# [What you are asked to do]
Your response should be the lines from the one holding "ever charge you" to the last line of the data below, copied exactly and with no additions.

(Extracted page text data)

►

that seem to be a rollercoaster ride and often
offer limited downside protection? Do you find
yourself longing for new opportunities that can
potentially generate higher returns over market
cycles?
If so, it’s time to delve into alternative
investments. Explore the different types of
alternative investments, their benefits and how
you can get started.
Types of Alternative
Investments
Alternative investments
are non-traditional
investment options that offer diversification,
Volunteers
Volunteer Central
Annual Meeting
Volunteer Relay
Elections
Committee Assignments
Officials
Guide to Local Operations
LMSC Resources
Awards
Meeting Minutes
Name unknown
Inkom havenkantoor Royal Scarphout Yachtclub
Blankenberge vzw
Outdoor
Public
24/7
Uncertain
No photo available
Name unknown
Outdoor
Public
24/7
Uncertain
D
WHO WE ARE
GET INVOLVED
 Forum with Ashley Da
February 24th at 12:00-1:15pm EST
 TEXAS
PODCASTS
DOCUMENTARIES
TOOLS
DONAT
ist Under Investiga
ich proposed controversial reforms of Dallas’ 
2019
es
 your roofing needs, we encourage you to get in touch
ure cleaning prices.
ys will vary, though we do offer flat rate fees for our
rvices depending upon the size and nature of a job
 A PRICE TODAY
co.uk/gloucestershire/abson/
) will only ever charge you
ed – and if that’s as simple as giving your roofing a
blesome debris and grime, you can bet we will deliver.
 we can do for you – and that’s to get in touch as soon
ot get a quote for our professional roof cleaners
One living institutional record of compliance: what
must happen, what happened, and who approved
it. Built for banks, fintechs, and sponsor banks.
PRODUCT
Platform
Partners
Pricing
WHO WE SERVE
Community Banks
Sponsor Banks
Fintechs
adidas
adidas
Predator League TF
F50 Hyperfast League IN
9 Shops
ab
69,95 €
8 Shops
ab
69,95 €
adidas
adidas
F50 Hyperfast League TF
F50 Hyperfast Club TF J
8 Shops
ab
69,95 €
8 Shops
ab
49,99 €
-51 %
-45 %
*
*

◄

# [Task response]
) will only ever charge you
ed – and if that’s as simple as giving your roofing a
blesome debris and grime, you can bet we will deliver.
 we can do for you – and that’s to get in touch as soon
ot get a quote for our professional roof cleaners
One living institutional record of compliance: what
must happen, what happened, and who approved
it. Built for banks, fintechs, and sponsor banks.
PRODUCT
Platform
Partners
Pricing
WHO WE SERVE
Community Banks
Sponsor Banks
Fintechs
adidas
adidas
Predator League TF
F50 Hyperfast League IN
9 Shops
ab
69,95 €
8 Shops
ab
69,95 €
adidas
adidas
F50 Hyperfast League TF
F50 Hyperfast Club TF J
8 Shops
ab
69,95 €
8 Shops
ab
49,99 €
-51 %
-45 %
*
*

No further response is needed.